Und Morton war plötzlich gar nicht mehr sicher, ob der Wikinger wirklich verrückt war. In seinen Augen war etwas; ein Glitzern, das Morton schaudern ließ, aber es war kein Wahnsinn.
Es war…
…dasselbe, was auch er gespürt hatte. Die gleiche mörderische Wut; dieser kaum zu beherrschende, brodelnde Haß; der Wunsch, zu töten, zu verletzen, irgend etwas zu packen und zu zerschlagen, ganz egal, was oder wen…

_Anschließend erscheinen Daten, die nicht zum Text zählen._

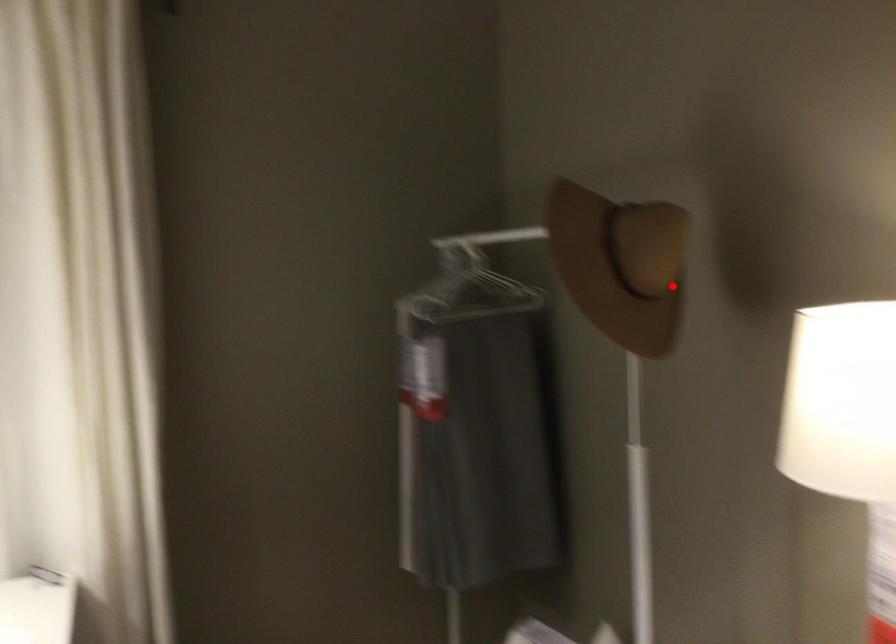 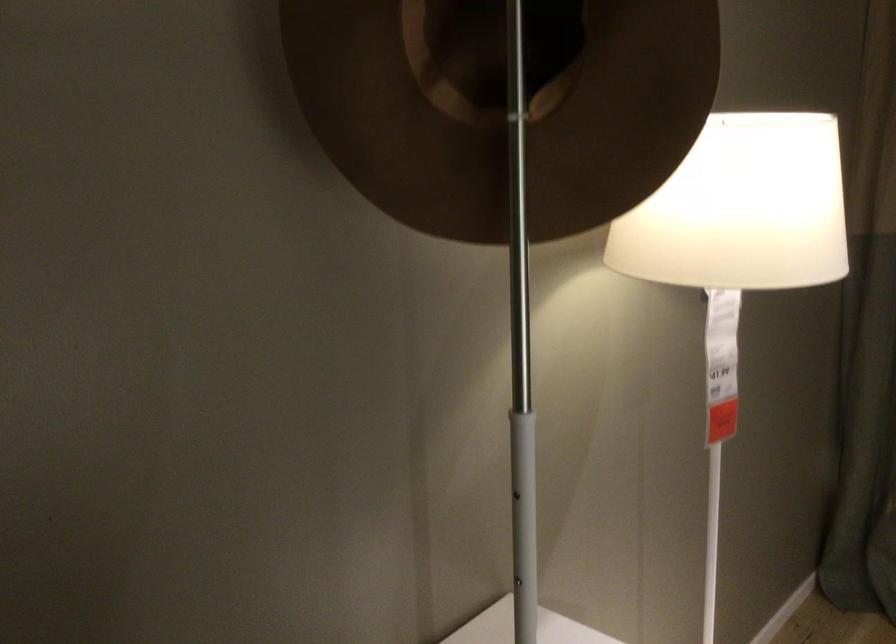 Question: I am providing you with two images of the same scene from different viewpoints. A red point is shown in image1. For the corresponding object point in image2, is it positioned nearer or farther from the camera?

Choices:
 (A) Nearer
 (B) Farther

Answer: (A) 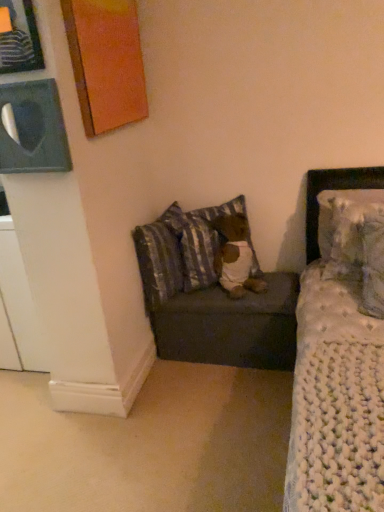 Locate an element on the screen. This screenshot has height=512, width=384. empty space that is in between brown plush bear at center and striped fabric pillow at lower center, which ranks as the third pillow in right-to-left order is located at coordinates (206, 296). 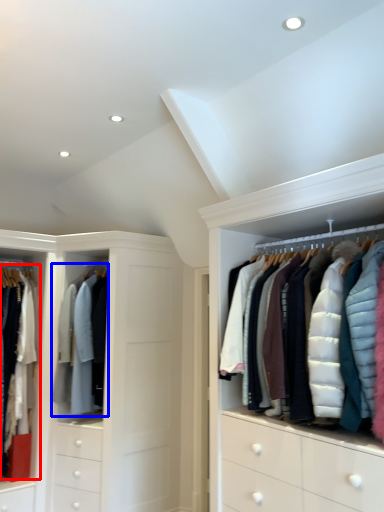 Question: Which point is closer to the camera, clothing (highlighted by a red box) or clothing (highlighted by a blue box)?

Choices:
 (A) clothing
 (B) clothing

Answer: (A) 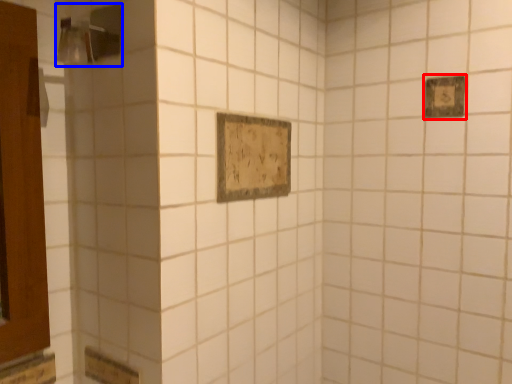 Question: Which object is closer to the camera taking this photo, rectangle (highlighted by a red box) or shower (highlighted by a blue box)?

Choices:
 (A) rectangle
 (B) shower

Answer: (B) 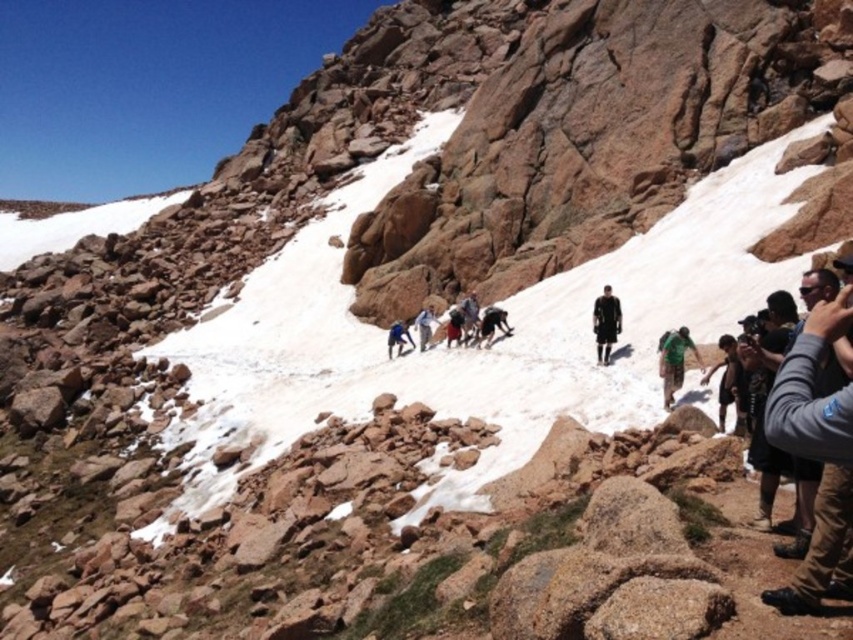 Question: Does gray fabric jacket at lower right appear over green fabric backpack at center?

Choices:
 (A) yes
 (B) no

Answer: (B)

Question: Which point appears farthest from the camera in this image?

Choices:
 (A) (679, 372)
 (B) (851, 445)

Answer: (A)

Question: Among these points, which one is nearest to the camera?

Choices:
 (A) (671, 372)
 (B) (840, 438)

Answer: (B)

Question: Among these points, which one is farthest from the camera?

Choices:
 (A) (677, 353)
 (B) (808, 557)

Answer: (A)

Question: Does gray fabric jacket at lower right lie in front of green fabric backpack at center?

Choices:
 (A) yes
 (B) no

Answer: (A)

Question: Observing the image, what is the correct spatial positioning of gray fabric jacket at lower right in reference to green fabric backpack at center?

Choices:
 (A) right
 (B) left

Answer: (A) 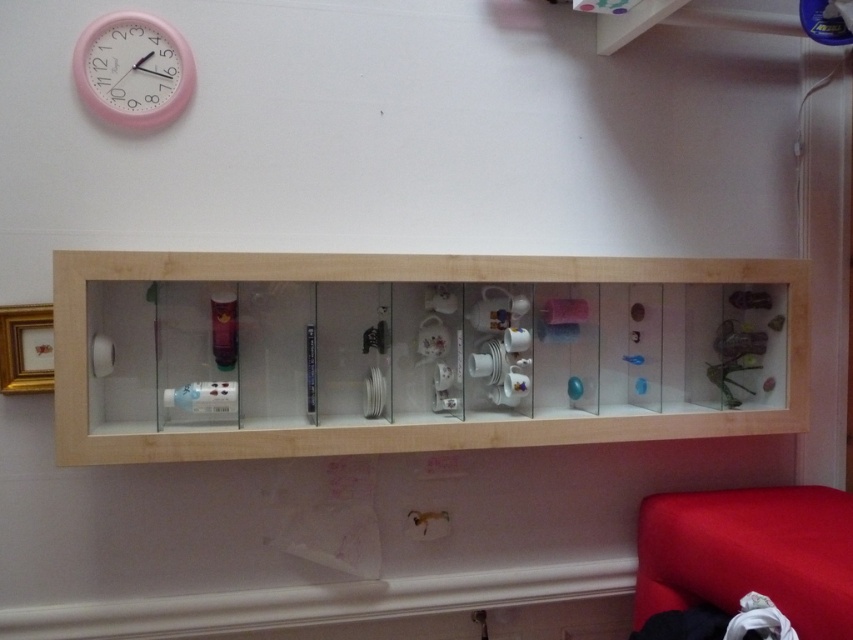 Question: Which object is farther from the camera taking this photo?

Choices:
 (A) pink plastic clock at upper left
 (B) light wood/transparent glass medicine cabinet at center

Answer: (A)

Question: Is light wood/transparent glass medicine cabinet at center to the right of pink plastic clock at upper left from the viewer's perspective?

Choices:
 (A) yes
 (B) no

Answer: (A)

Question: Does light wood/transparent glass medicine cabinet at center appear under pink plastic clock at upper left?

Choices:
 (A) yes
 (B) no

Answer: (A)

Question: Among these objects, which one is farthest from the camera?

Choices:
 (A) pink plastic clock at upper left
 (B) light wood/transparent glass medicine cabinet at center

Answer: (A)

Question: Observing the image, what is the correct spatial positioning of light wood/transparent glass medicine cabinet at center in reference to pink plastic clock at upper left?

Choices:
 (A) left
 (B) right

Answer: (B) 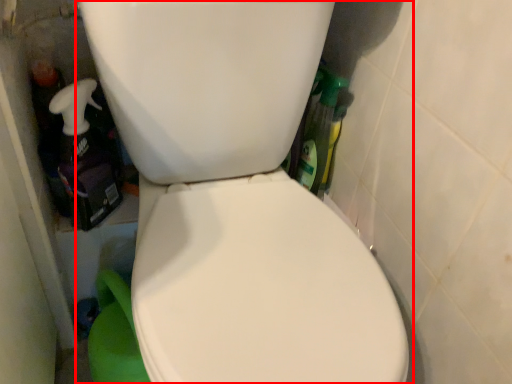 Question: In this image, where is toilet (annotated by the red box) located relative to cleaning product?

Choices:
 (A) right
 (B) left

Answer: (A) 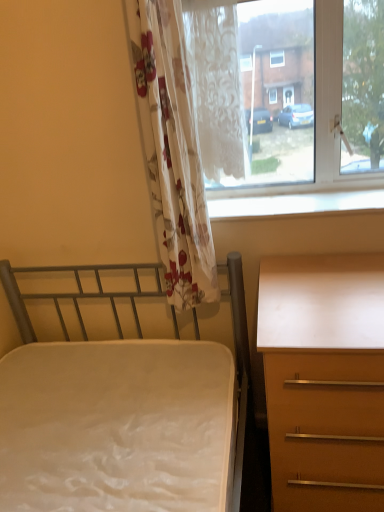 At what (x,y) coordinates should I click in order to perform the action: click on free spot above white glossy window sill at upper center (from a real-world perspective). Please return your answer as a coordinate pair (x, y). Looking at the image, I should click on (291, 201). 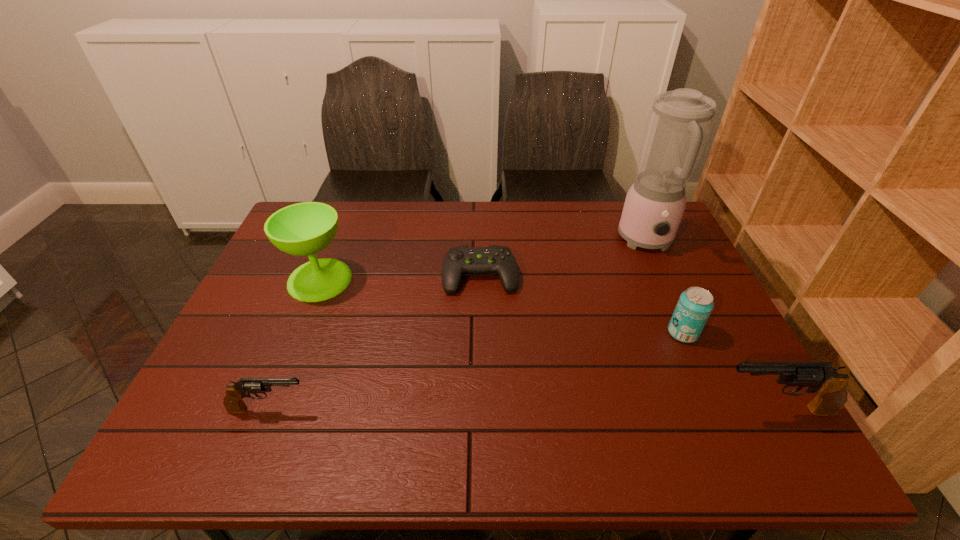 At what (x,y) coordinates should I click in order to perform the action: click on vacant space that's between the beer can and the taller gun. Please return your answer as a coordinate pair (x, y). This screenshot has height=540, width=960. Looking at the image, I should click on (729, 372).

Where is `vacant space that's between the second shortest object and the shortest object`? This screenshot has height=540, width=960. vacant space that's between the second shortest object and the shortest object is located at coordinates (374, 342).

Where is `vacant area that lies between the taller gun and the shorter gun`? The height and width of the screenshot is (540, 960). vacant area that lies between the taller gun and the shorter gun is located at coordinates (522, 409).

I want to click on vacant area that lies between the food processor and the third tallest object, so click(x=710, y=326).

Find the location of a particular element. blank region between the wineglass and the taller gun is located at coordinates (547, 345).

Find the location of `empty space that is in between the third object from left to right and the fourth shortest object`. empty space that is in between the third object from left to right and the fourth shortest object is located at coordinates (628, 342).

You are a GUI agent. You are given a task and a screenshot of the screen. Output one action in this format:
    pyautogui.click(x=<x>, y=<y>)
    Task: Click on the vacant area that lies between the left gun and the wineglass
    
    Given the screenshot: What is the action you would take?
    pyautogui.click(x=295, y=344)

The width and height of the screenshot is (960, 540). I want to click on vacant region between the fourth farthest object and the right gun, so click(x=729, y=372).

Find the location of `vacant area between the beer can and the left gun`. vacant area between the beer can and the left gun is located at coordinates (476, 371).

In order to click on object that is the third closest one to the shortest object in this screenshot , I will do `click(695, 305)`. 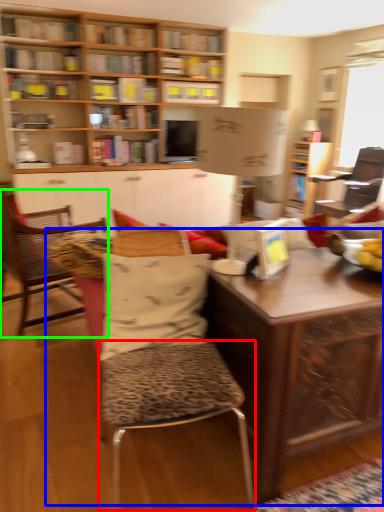 Question: Which is nearer to the bar stool (highlighted by a red box)? table (highlighted by a blue box) or chair (highlighted by a green box).

Choices:
 (A) table
 (B) chair

Answer: (A) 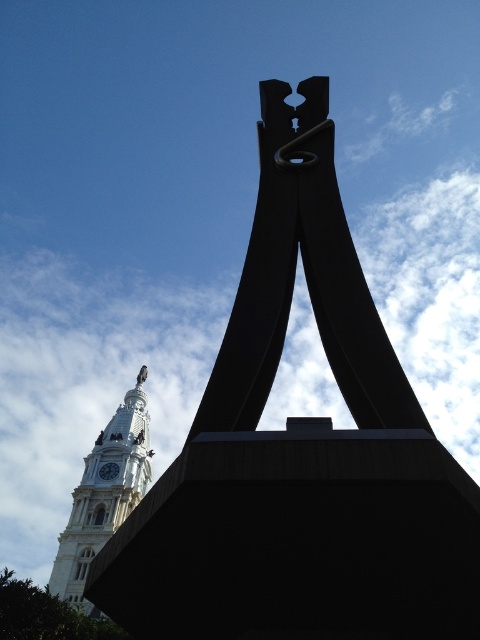 Question: Does white stone clock tower at lower left appear on the left side of gold metallic clock at upper left?

Choices:
 (A) no
 (B) yes

Answer: (B)

Question: Does black matte sculpture at center have a smaller size compared to white stone clock tower at lower left?

Choices:
 (A) yes
 (B) no

Answer: (B)

Question: In this image, where is black matte sculpture at center located relative to gold metallic clock at upper left?

Choices:
 (A) above
 (B) below

Answer: (A)

Question: Estimate the real-world distances between objects in this image. Which object is farther from the black matte sculpture at center?

Choices:
 (A) gold metallic clock at upper left
 (B) white stone clock tower at lower left

Answer: (A)

Question: Which object is farther from the camera taking this photo?

Choices:
 (A) gold metallic clock at upper left
 (B) white stone clock tower at lower left

Answer: (A)

Question: Estimate the real-world distances between objects in this image. Which object is farther from the white stone clock tower at lower left?

Choices:
 (A) gold metallic clock at upper left
 (B) black matte sculpture at center

Answer: (B) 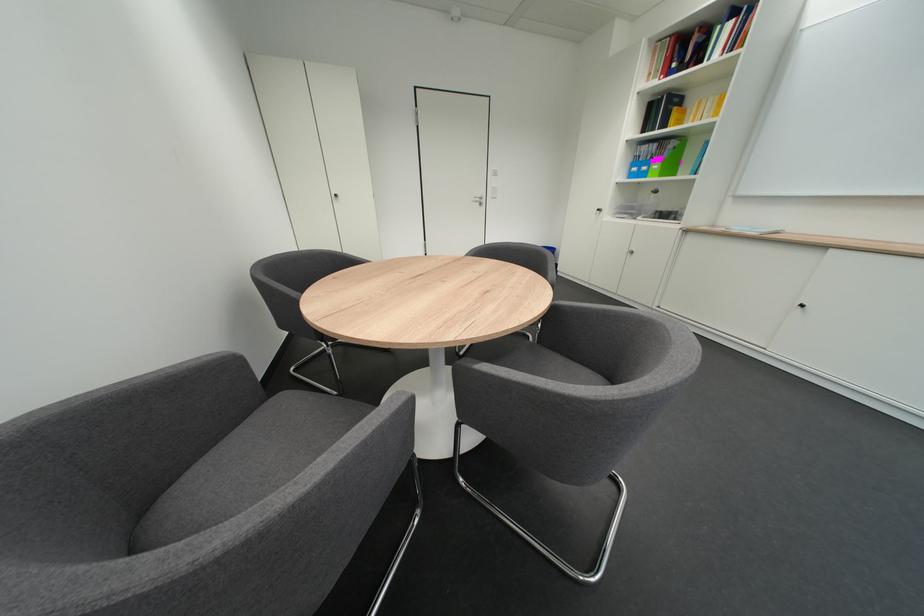 Where is `silver door handle`? Image resolution: width=924 pixels, height=616 pixels. silver door handle is located at coordinates (478, 199). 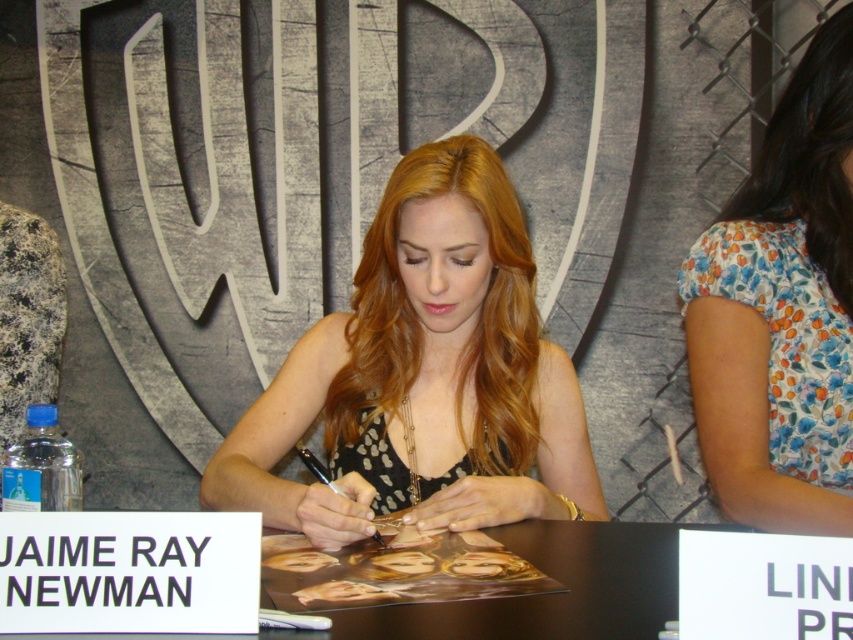 Is matte black dress at center smaller than black paper at center?

Incorrect, matte black dress at center is not smaller in size than black paper at center.

Does matte black dress at center appear under black paper at center?

No.

Is point (430, 381) behind point (6, 586)?

Yes, point (430, 381) is behind point (6, 586).

Find the location of a particular element. Image resolution: width=853 pixels, height=640 pixels. matte black dress at center is located at coordinates coord(422,376).

Is white paper at center to the right of black paper at center from the viewer's perspective?

Indeed, white paper at center is positioned on the right side of black paper at center.

I want to click on white paper at center, so click(552, 593).

Is matte black dress at center taller than floral fabric shirt at right?

Incorrect, matte black dress at center's height is not larger of floral fabric shirt at right's.

Does point (346, 484) come in front of point (817, 260)?

Yes, point (346, 484) is closer to viewer.

At what (x,y) coordinates should I click in order to perform the action: click on matte black dress at center. Please return your answer as a coordinate pair (x, y). Looking at the image, I should click on (422, 376). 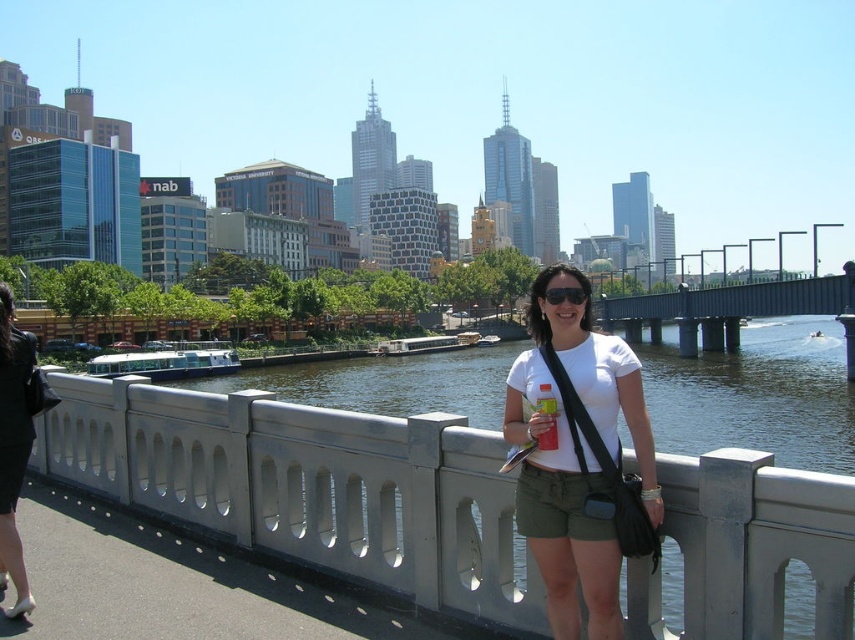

Diesmal kostete es Morton alle Kraft, den Zorn noch einmal zurückzudrängen und sich auf seine Aufgabe zu konzentrieren. Er war für diese Männer hier verantwortlich. Für sie und ihre Kameraden auf der POSEIDON. Er mußte einen klaren Kopf bewahren.
«Steh auf!«befahl er noch einmal.»Langsam!«
Er war nicht sicher, ob der Mann seine Worte wirklich verstand, aber verrückt oder nicht — er schien zumindest zu wissen, was ein Gewehr war. Langsam, mit kleinen fahrigen Bewegungen stemmte er sich in die Höhe und starrte Morton an.
Morton sah das Glitzern in seinen Augen, den Bruchteil einer Sekunde lang, bevor der Wahnsinnige ihn ansprang; aber wieder waren seine Bewegungen von so phantastischer, beinahe übermenschlicher Schnelligkeit, daß Mortons Reaktion zu spät kam. Ohne auf die drohend auf ihn gerichtete Waffe zu achten, warf er sich mit weit ausgebreiteten Armen vor, riß Morton von den Füßen und begrub ihn im Sturz unter sich.